L’action des « Roms de Zamoly », comme ils sont appelés maintenant partout en Europe, a contribué à faire prendre conscience à l’opinion internationale de l’inacceptable oppression que les quelque dix millions de Roms subissent partout en Europe.
L’octroi de l’asile politique en France à la grosse majorité des réfugiés venus de Zamoly constitue une reconnaissance officielle de cette oppression (15 adultes ont obtenu l’asile après mars 2001, 37 personnes avec les enfants). Cela ne s’était jamais fait en France. Régularisés, les Roms de Zamoly connaissent maintenant la vie difficile des immigrés de la première génération. Malgré la persistance de l’angoisse, les enfants se sont adaptés à la scolarité de manière variable. Beaucoup d’adultes souffrent de lombalgies, de maux de tête, de troubles du sommeil et de douleurs digestives d’origine anxieuse. Trois sont morts. Ibolya K., à 45 ans, au Canada en janvier 2001(accident vasculaire cérébral probable), Rudolf K. en septembre 2001 à 74 ans, Laszlo G. à 45 ans en décembre 2001 des suites d’une noyade. Pourtant, au-delà des situations parfois pathétiques qu’ils endurent, les Roms de Zamoly ont fait avancer les choses.
Non, bien sûr parce qu’ils étaient hongrois. Venant de tout autre pays, de Slovaquie, du Kosovo ou de Roumanie, des Roms agissant avec la même intelligence et la même détermination auraient probablement obtenu le même résultat. Même si elle se mène souvent à bas bruit et depuis des siècles, l’oppression des Roms en Europe est une réalité qui ne peut plus être tolérée. Ceux de Zamoly ont eu le courage et le mérite historique de placer chacun, l’Union européenne, les Etats qui la constituent et ceux qui aspirent à la rejoindre, les syndicats, les partis politiques, les associations de défense des droits de l’homme, les citoyens enfin, devant ses responsabilités. Personne ne peut accepter sans réagir ou en se voilant la face le sort misérable, parfois tragique, qui est trop souvent celui des Roms en Europe. Après Zamoly, personne ne pourra dire: «Nous ne savions pas». Ce n’est pas seulement de lointains villages Roms qu’il est question, mais de l’avenir de chacun, de celui de chacun des pays européens et de l’Europe. Il y a eu un avant-Zamoly, il y aura un après-Zamoly.

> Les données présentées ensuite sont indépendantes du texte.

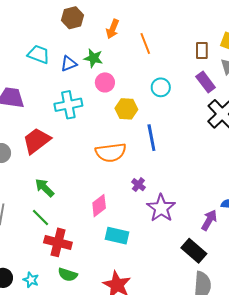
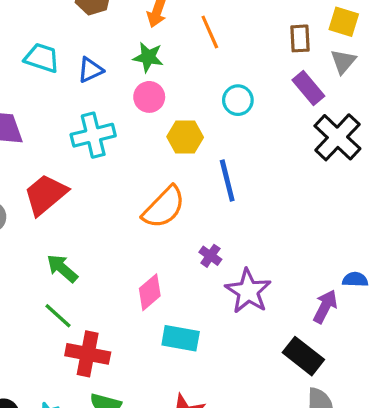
green star: (93, 58) -> (148, 57), moved
orange semicircle: (111, 152) -> (164, 207), turned -36

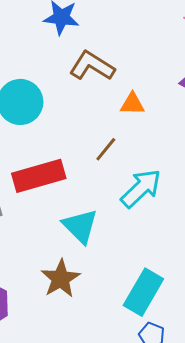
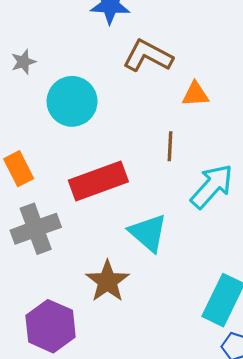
brown line: (106, 149) -> (170, 146), turned -32
brown star: (61, 279) -> (107, 281), moved

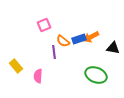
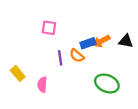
pink square: (44, 25) -> (49, 28), turned 32
orange semicircle: (63, 41) -> (77, 56), moved
black triangle: (113, 48) -> (126, 41), moved

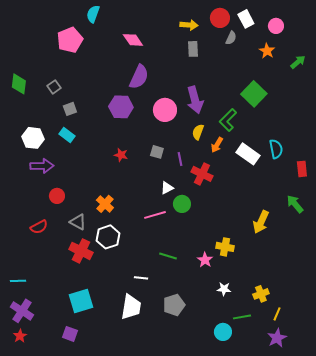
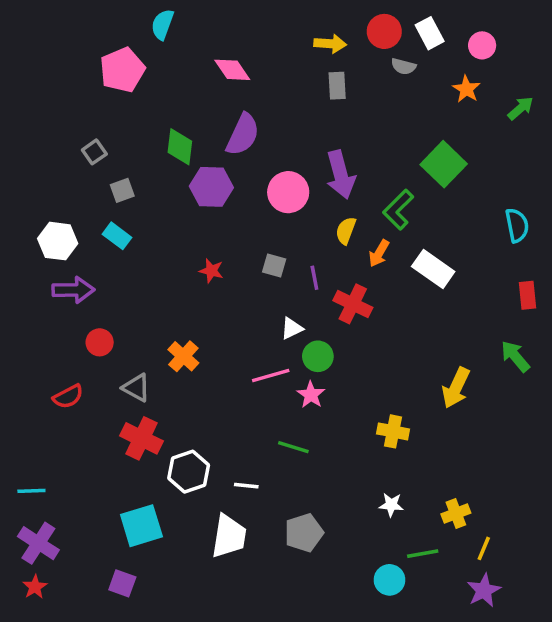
gray semicircle: (231, 38) -> (403, 66), turned 80
green diamond: (19, 84) -> (180, 147), moved
cyan semicircle: (276, 149) -> (517, 225), moved
white hexagon: (108, 237) -> (189, 472), moved
pink star: (205, 260) -> (311, 395), moved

Il sera pour une bonne part ce que les militants, les organisations attachés à la défense des libertés et de la dignité des individus et les Roms eux-mêmes, en feront. Rien du peu qui a été obtenu jusqu’ici (la médiatisation de la question, les déclarations d’intention du gouvernement hongrois, les révélations sur le sort des Roms, l’asile à ceux de Zamoly) ne l’a été sans combat. Il y a fallu d’abord l’audace de ceux de Zamoly puis, en appui, la mobilisation internationale de militants et d’organisations, en Hongrie, en France, dans divers pays européens et jusqu’en Israël et aux Etats-Unis. C’est à l’évidence dans cette voie qu’il faut continuer. L’oppression des Roms est une donnée enracinée depuis des siècles dans presque tous les pays dont ils sont citoyens, souvent de seconde zone. Minoritaires, appartenant pour la plupart aux couches les plus pauvres et les plus opprimées, privés le plus souvent de l’accès aux moyens culturels quand ce n’est pas à l’école élémentaire, victimes des préjugés les plus rétrogrades, les Roms peinent à trouver dans leurs seules forces, pays par pays, les moyens de faire évoluer les choses. Chacun des pays et chacune des sociétés auxquelles les Roms appartiennent est comptable de leur sort.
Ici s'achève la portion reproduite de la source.